Special Courts - Debate

Debate

There is an on-going debate whether the World War II Polish Special Courts were lawful and obeyed the elementary laws. According to the historians working for the Institute of National Remembrance the courts fulfilled the five basic conditions:

  1. The courts operated in the name of the Polish State and were subject to both pre-war Polish law and the wartime legislation.
  2. The courts penalized mostly the misdeeds included in the pre-war Polish law. Most of the trials were related either to high treason or collaboration.
  3. There are no sources that would claim that the Special Courts sentenced anyone without sufficient evidence of guilt.
  4. The Special Courts were always trying to reach the lawful verdict. 40% of all the judicial procedures ended up with the defendants found not guilty. 25% of the verdicts were capital punishment, while the rest included lash, infamy, banishment or fines. In many cases, the prosecution was suspended until the final liberation.
  5. All of the procedures of the Polish law were obeyed.
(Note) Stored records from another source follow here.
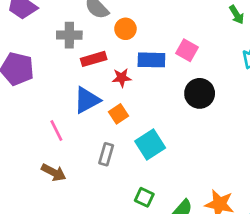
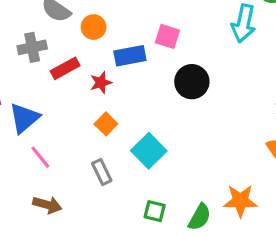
blue triangle: (87, 100) -> (24, 118), moved
gray rectangle: (106, 154) -> (102, 172), turned -30

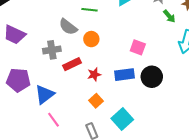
blue rectangle: (130, 56) -> (124, 75), moved

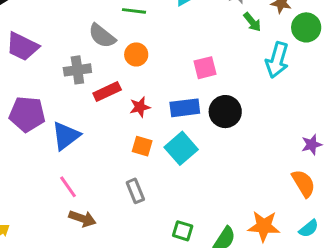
pink square: (138, 47) -> (205, 68), turned -35
orange square: (96, 101) -> (142, 146), turned -32
cyan square: (122, 119) -> (181, 148), moved
pink line: (54, 120) -> (68, 187), moved

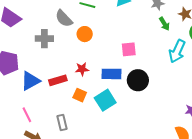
red rectangle: (107, 91) -> (58, 80), moved
gray rectangle: (135, 191) -> (62, 123), moved

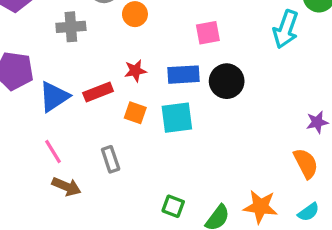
cyan square: (105, 100) -> (177, 118), turned 30

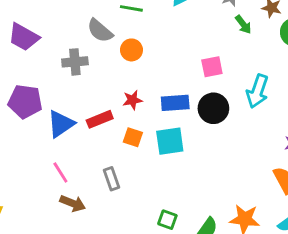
cyan arrow: (286, 29) -> (257, 91), moved
pink square: (208, 33) -> (212, 67), moved

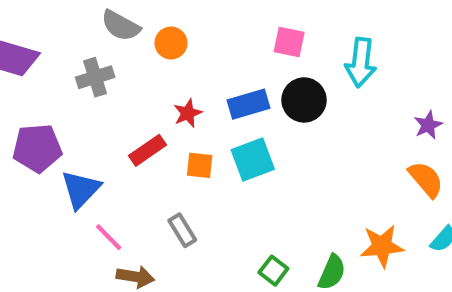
pink square: (212, 67) -> (289, 42), turned 35
blue triangle: (61, 124) -> (81, 189), moved
green square: (167, 220) -> (273, 271), turned 30

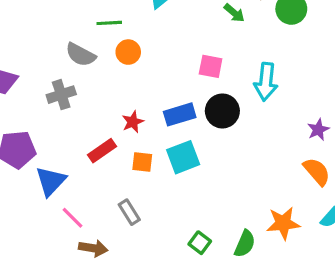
orange circle: (171, 43) -> (128, 52), moved

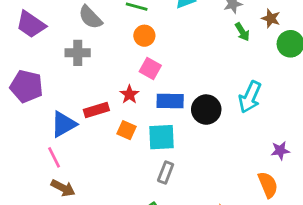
gray semicircle: (81, 55) -> (90, 17), moved
pink square: (211, 66) -> (150, 69), moved
red star: (133, 122) -> (129, 94), turned -30
blue triangle: (51, 181) -> (64, 124), moved
gray rectangle: (129, 212) -> (166, 172), moved, turned 35

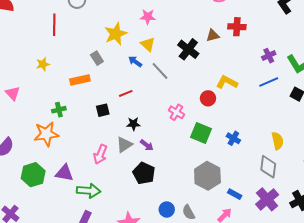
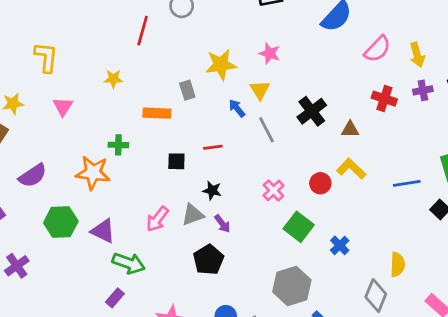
brown triangle: (213, 35) -> (350, 130), moved
purple cross: (269, 56) -> (423, 90), moved

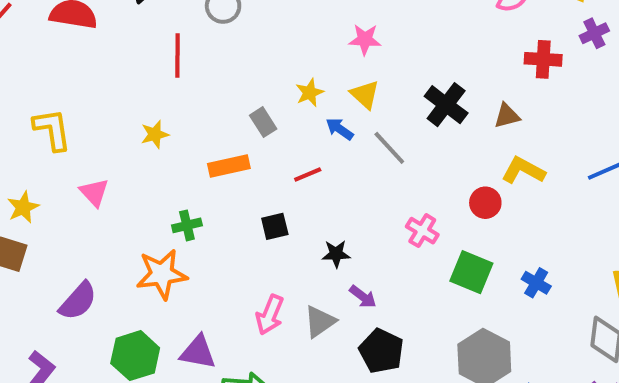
yellow star: (221, 65) -> (310, 93), moved, size x0.6
red line: (213, 147) -> (308, 174), moved
gray triangle: (193, 215) -> (320, 322), moved
black pentagon: (208, 260) -> (381, 351), moved

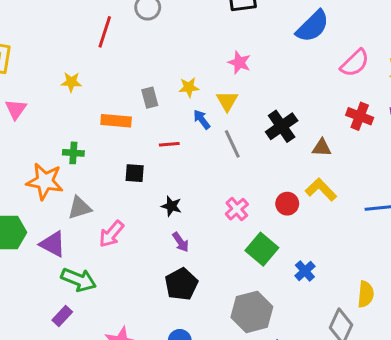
gray triangle: (320, 322) -> (80, 208), moved

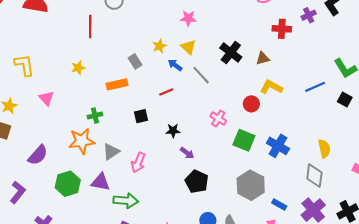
red line: (169, 144) -> (166, 92), moved
blue cross: (305, 271) -> (278, 146), size x1.5

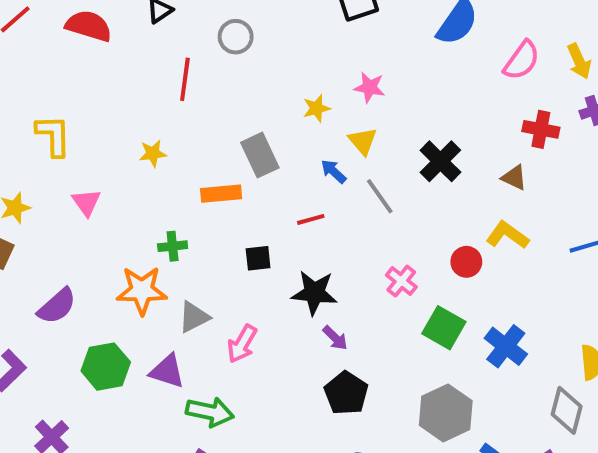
yellow star: (159, 46) -> (316, 108), moved
brown triangle: (263, 58) -> (514, 178), moved, turned 32
gray rectangle: (135, 61) -> (260, 155), size x1.5
black star: (173, 131) -> (314, 293), size x1.6

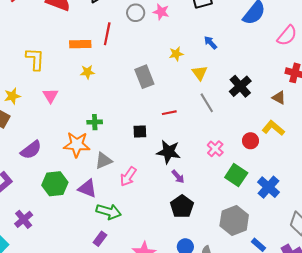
pink star: (370, 87) -> (161, 12), moved
blue arrow: (334, 171) -> (211, 43), moved
orange rectangle: (221, 194) -> (80, 44), moved

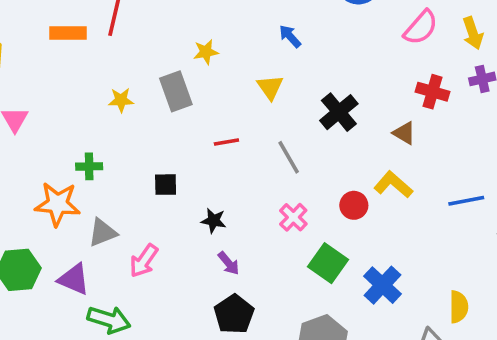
yellow star: (176, 54) -> (206, 52), moved
yellow star: (87, 72) -> (121, 100), moved
gray line: (207, 103) -> (289, 157), moved
red line: (169, 113) -> (226, 142), moved
black star: (168, 152) -> (214, 221), size x0.6

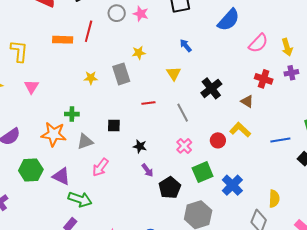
gray triangle: (102, 232) -> (85, 142), moved
green square: (328, 263) -> (203, 172), turned 30
black pentagon: (234, 314) -> (170, 188), moved

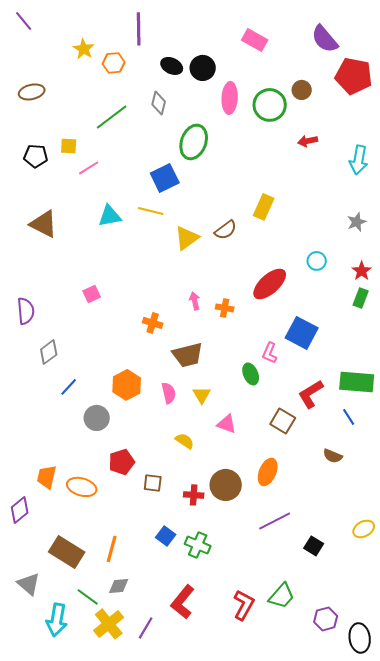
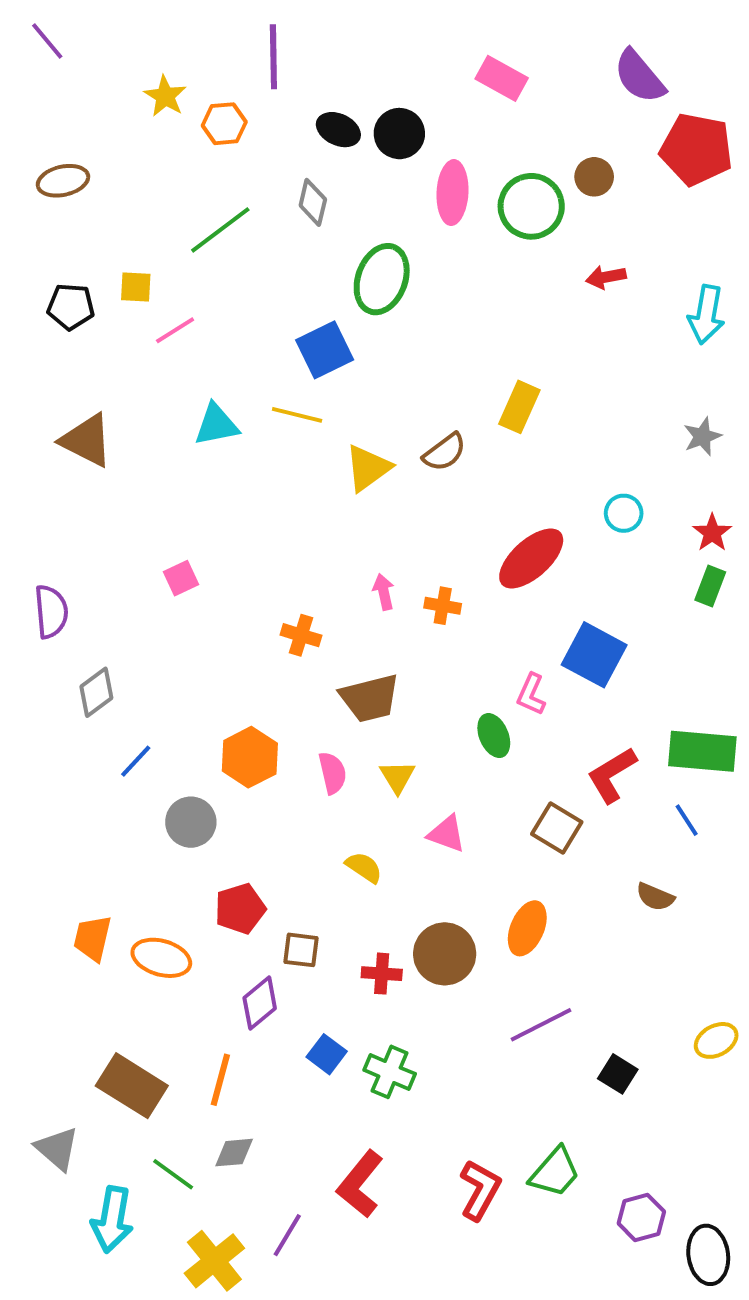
purple diamond: (20, 510) -> (260, 1003), moved
yellow cross: (109, 624) -> (214, 1261), moved

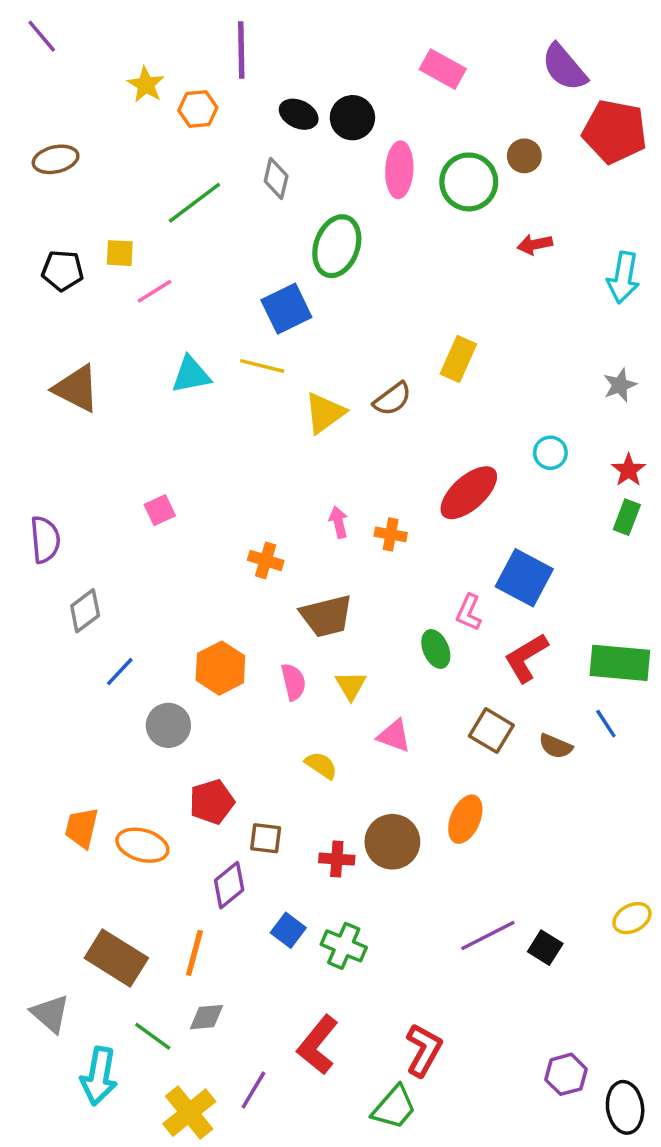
red L-shape: (612, 775) -> (526, 658), moved
brown semicircle: (655, 897) -> (556, 746), moved
purple line: (541, 1025) -> (488, 935), moved
green trapezoid: (555, 1172) -> (394, 1107), moved

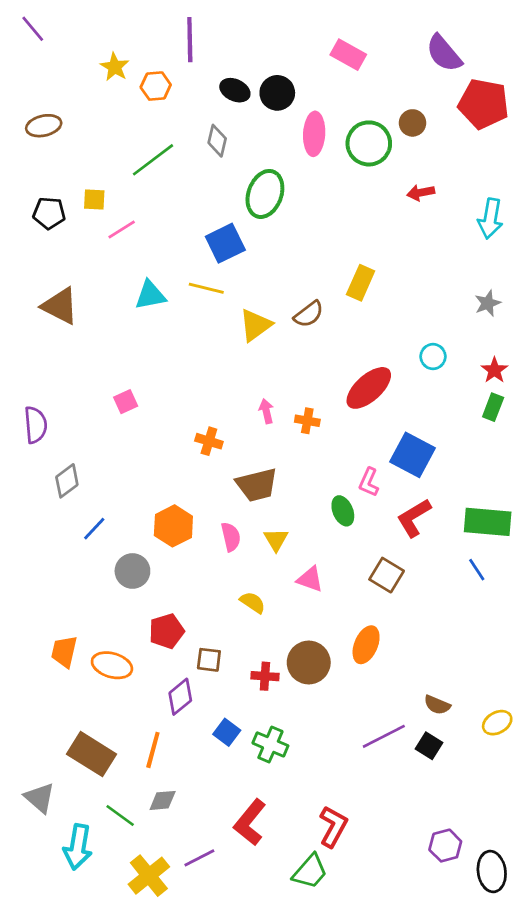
brown semicircle: (556, 746) -> (437, 705), moved
purple line: (253, 1090) -> (199, 858), turned 32

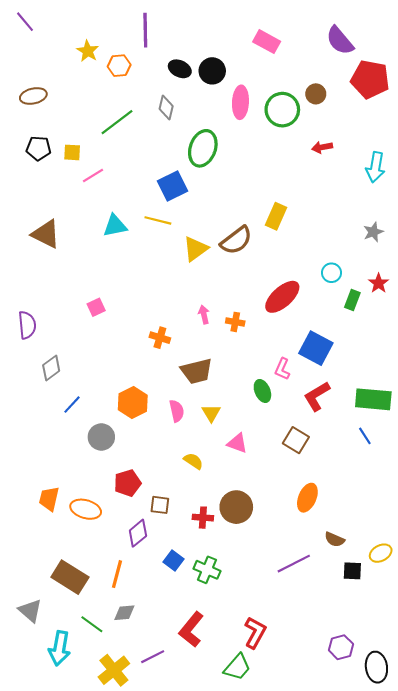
black pentagon: (49, 213) -> (39, 148), moved
brown semicircle: (309, 314) -> (236, 240), size x1.4
green rectangle: (493, 407) -> (352, 300), moved
orange ellipse: (366, 645) -> (307, 498), moved
black square: (429, 746) -> (352, 571), moved, turned -30

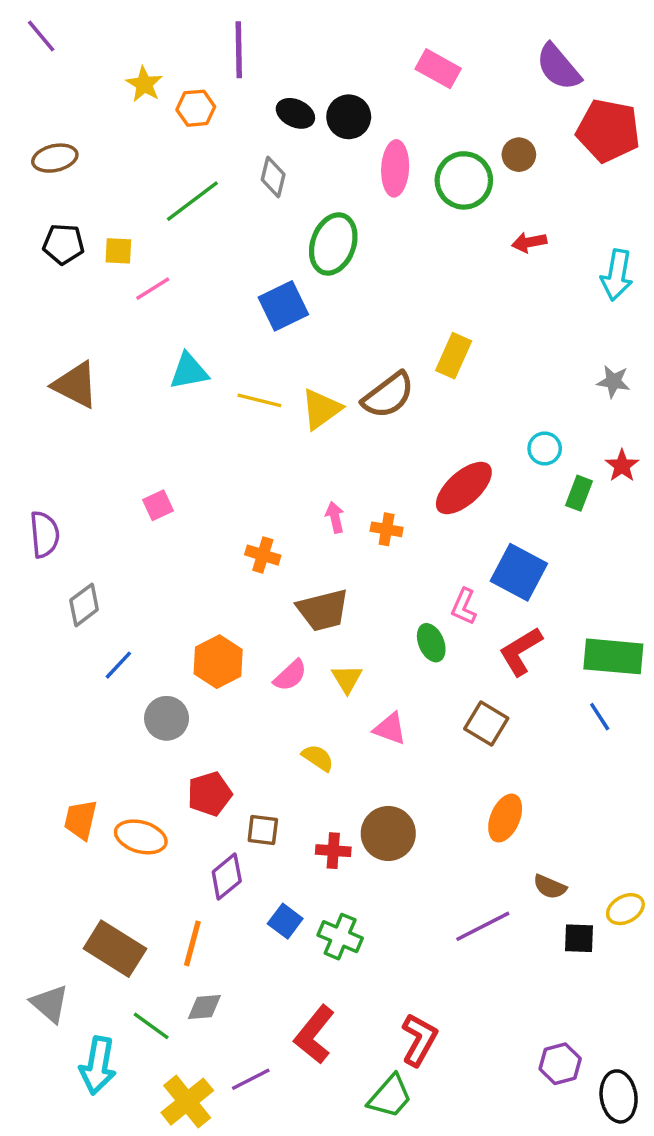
yellow line: (158, 220) -> (259, 400), moved
gray star: (373, 232) -> (613, 381), turned 30
pink semicircle: (177, 411) -> (290, 675), turned 60

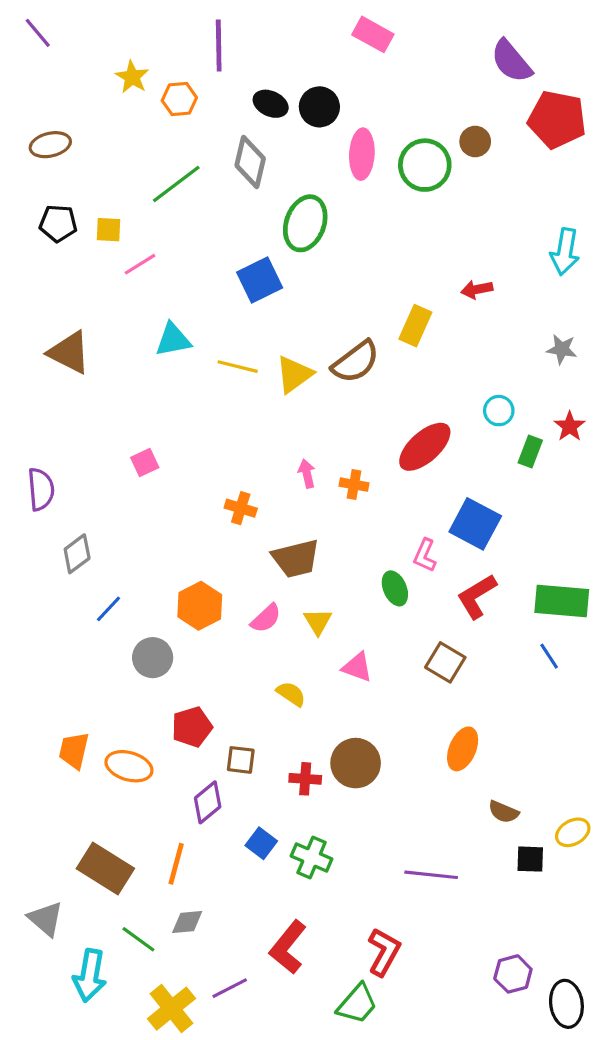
pink rectangle: (438, 69) -> (373, 34), moved
gray diamond: (273, 177) -> (250, 162), size x1.4
red arrow: (529, 242) -> (477, 289), moved
purple line: (483, 926) -> (431, 875), moved, turned 33

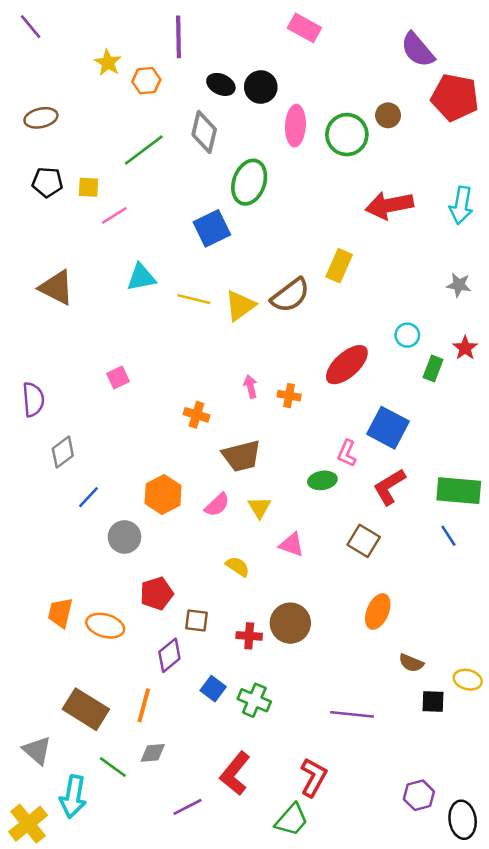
red arrow: (477, 289) -> (389, 205), moved, size x1.8
green ellipse: (395, 588) -> (322, 480), turned -76
yellow ellipse: (573, 832) -> (468, 680), turned 44
yellow cross: (171, 1009) -> (28, 824), moved

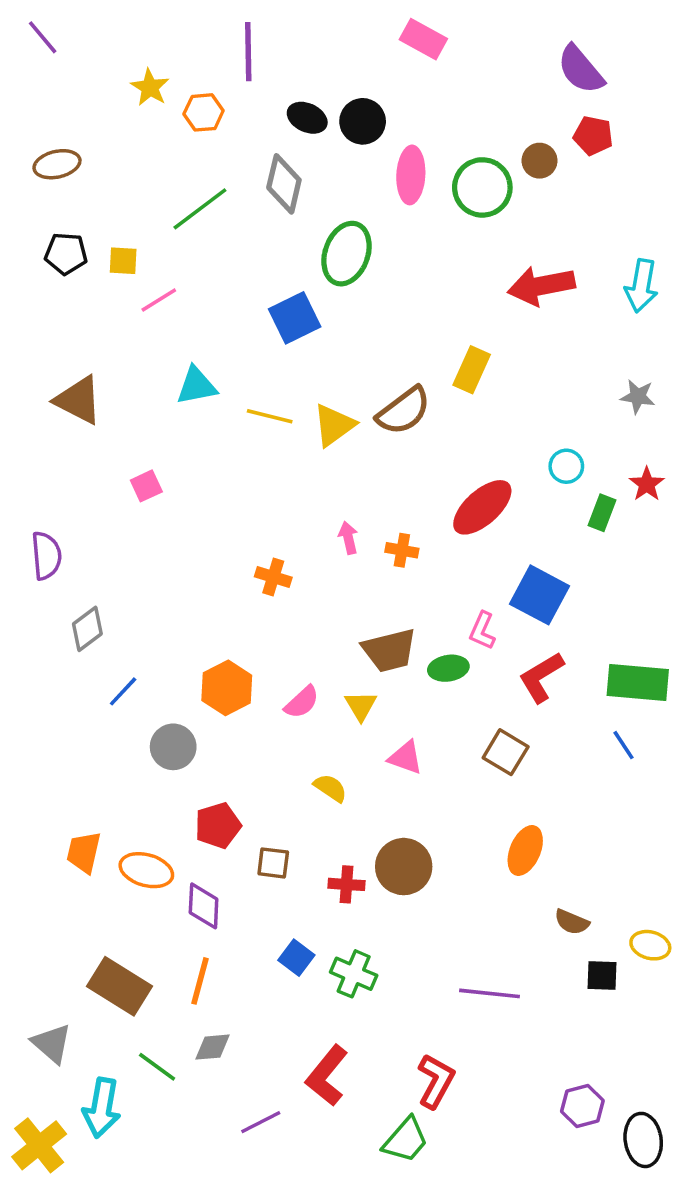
red pentagon: (455, 97) -> (593, 136), moved, size x0.6
pink square: (118, 378) -> (146, 486), moved
brown trapezoid: (241, 456) -> (389, 650), moved
purple diamond: (169, 655) -> (204, 906), moved, turned -48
The only exception to that rule was the case of the so-called preemptive liquidation, when a person known for being a German spy or collaborator had to be executed before he could denunciate the resistance net.

However, some German historians claim that after 1939 Poland did not exist, and the execution of Polish law on German-held territory was therefore against international law. These claims remain controversial, since the annexation of Poland in 1939 was unilateral and acknowledged only by the Axis Powers and the USSR (which later declared its pact with Germany null and void).